I'm such a recluse on facebook that this week I posted 2 things, within 5 minutes I had 3 people ask if I was okay. "2 facebook posts in one week, that's a bit much for you."  

Facebook is a way I keep in touch with some people, and if my work investigated me they would not find anything that I don't already present myself to be to them.

If a police officer investigated my page (I have had them do it once) they will find nothing to incriminate me, since I tend to not do anything criminal.  I do have a cousin that lives a questionable life style, so they checked all of our information out, including my facebook.  Don't even have association with him on there, or in real life.

So, invasion of privacy, yes I think so.  Would I question it and have a problem with an employer demanding access, yes.  Do I have anything to hide if they ever gain access, no I have bosses on my facebook.  Would I ever hand a place of employment access to anything of mine: personal email, facebook account NO!  If someone had a warrant to search these things, by all means seach away.


----------



## o hey tyler (Feb 2, 2013)

If you have all of your info hidden, and don't have a photo of yourself visible... It's not hard to say, "I don't have Facebook."


----------



## Overread (Feb 2, 2013)

I just use it as a self-updating address book. Esp for younger generations where you've moving from parents homes to uni digs to job digs to new homes to etc... Many people don't go through the process of writing to their friends about an address move and things like mobile phone numbers change all the time - but facebook stays right there where they left it 


As for a company asking for your password - bleh the only one I can see who would want that is a very limited market of secret service, military, security firms and possibly some high level bank positions --- ie very security heavy positions. Otherwise I honestly can't imagine many other jobs asking for your password. It's like asking for all your bank security numbers and your email password - its all stuff that regular jobs simply won't want and probably can't even ask for legally speaking. (just because they tell you or have it in a contract does not mean that its actually legal to do)


----------



## 480sparky (Feb 2, 2013)

If I ever applied for a job that required it, or had a boss demand access to my FB page, I'd simply demand the same from them.


----------



## Benco (Feb 2, 2013)

CCericola said:


> It's cool to be on Facebook. You want to be cool don't you?



and there was me thinking it was cool to mock those plebs who waste their lives playing around on facebook, you live and learn.


----------



## rexbobcat (Feb 2, 2013)

Facebook satiates my hunger for attention and my ego.

I like Facebook.

I am probably a bad person.


----------



## otherprof (Feb 2, 2013)

For those who would like to have never had a facebook existence, check out suicidemachine.org  It removes all traces. Also works for some other networking sites.


----------



## Bitter Jeweler (Feb 2, 2013)

rexbobcat said:


> TPF satiates my hunger for attention and my ego.
> 
> I like TPF.
> 
> I am probably a bad person.



Fixed.


----------



## skieur (Feb 2, 2013)

ronlane said:


> I personally have nothing to hide on my facebook page, but I would have to question whether I want to work for a company that would make such a request. (Then I would question the legality of it)

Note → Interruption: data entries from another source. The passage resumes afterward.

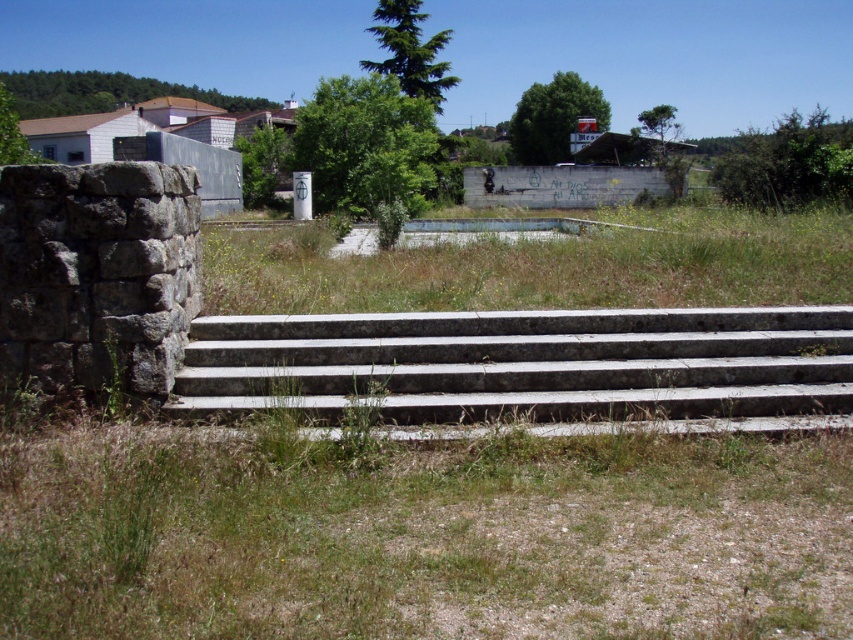 Question: Does gray concrete stairs at center appear over green grass at center?

Choices:
 (A) no
 (B) yes

Answer: (A)

Question: Does gray concrete stairs at center appear under green grass at center?

Choices:
 (A) no
 (B) yes

Answer: (B)

Question: Which point is closer to the camera?

Choices:
 (A) (593, 326)
 (B) (740, 284)

Answer: (A)

Question: Which object is closer to the camera taking this photo?

Choices:
 (A) gray concrete stairs at center
 (B) green grass at center

Answer: (A)

Question: Does gray concrete stairs at center have a greater width compared to green grass at center?

Choices:
 (A) yes
 (B) no

Answer: (B)

Question: Among these points, which one is nearest to the camera?

Choices:
 (A) (503, 250)
 (B) (529, 365)

Answer: (B) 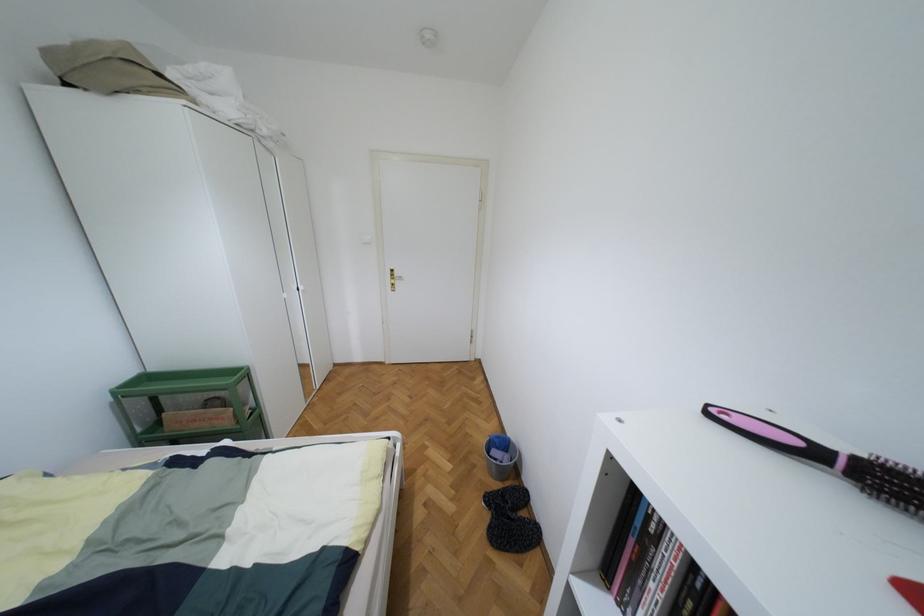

It is more a matter of what you decide to post, particularly on the wall etc. and if you are in a legal or hiring situation, how that can be interpreted.  In a newspaper article on jobs quite a few months ago, they quoted one younger person who when asked why he did not get the job, that it was his party/drinking image in photos on Facebook that his potential employer found.  Needless to say travel photos are great for opposing lawyers when divorce settlements are coming up.  

All kinds of "social" information and photos are great sources for companies and lawyers to use, against you possibly, without even going out of the office.


----------



## skieur (Feb 2, 2013)

rexbobcat said:


> Facebook satiates my hunger for attention and my ego.
> 
> I like Facebook.
> 
> I am probably a bad person.



You are more likely a "dummy" if you have posted anything on Facebook that could come back and bite you in the butt.  It has happened in Canada, even by politicians and celebrities.


----------



## kathyt (Feb 2, 2013)

I would never give my employer my FB password. If they wanted to fire me over it then I guess I am finally going to get some EXTENDED paid time off! They can go look through what is public all they want. I will make sure and have something special waiting for them.


----------



## jamesbjenkins (Feb 2, 2013)

skieur said:


> Now when you apply for a good job, the company asks for your FACEBOOK password, so that they can check whether your facebook "reputation" jives with their company "image".  More interesting than that however is that if you get involved in anything legal from a traffic accident law suit to a separation or divorce, then the first thing that the opposition lawyer or legal team checks out is your facebook account and those of your friends whether photos for example that you have there or in your friends facebook accounts can be used against you and that means for example something as simple as a party photo, sports photo, travel photo etc.
> 
> I wonder how many out there are even minimally careful about what they post on Facebook?
> 
> skieur



I posted without thought for several years during undergrad. I first joined Facebook in its infancy back in early 2005. After I graduated college and realized the potential negative impact of 7 years worth of possibly immature/embarrassing/incriminating/unprofessional posts and images, I began the process of purging everything.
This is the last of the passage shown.